Single-phase nickel-doped ceria cathode with in situ grown nickel nanocatalyst for direct high-temperature carbon dioxide electrolysis

Abstract

This paper reports the in situ growth of Ni nanocatalysts to anchor onto the CeO₂ surface to combine the surface oxygen vacancies and form heterogeneous catalysis sites with the aim of improving electrocatalytic activity through direct exsolution of Ni nanoparticles from the Ni-doped CeO₂ lattice in a reducing atmosphere at higher temperatures. The combined use of XRD, TEM, SEM and XPS confirms the in situ exsolution of Ni nanoparticles on the CeO₂ surface. The doping of CeO₂ with nickel leads to a charge redistribution and an increase of oxygen vacancy concentration. The electrical properties of Ce_1−xNi_xO₂ (x = 0, 0.05, 0.10, 0.15 and 0.20) are systematically investigated and correlated to their electrochemical performance in symmetrical and electrolysis cells.
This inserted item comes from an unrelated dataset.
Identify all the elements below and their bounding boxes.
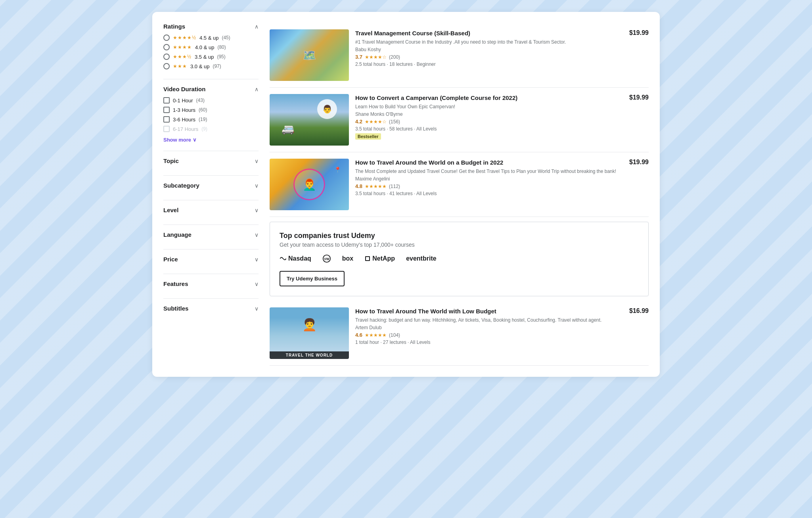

The electrical properties and electrochemical performances improve with increasing Ni contents. The Ce_0.85Ni_0.15O₂ cathode with anchored Ni nanocrystal shows the best electrochemical performances for carbon dioxide electrolysis with reasonable short-term stability; however, the electro-catalytic activity of Ce_0.8Ni_0.2O₂ with excess Ni particles on the surface rapidly decays because of adverse agglomeration of Ni particles at high temperatures.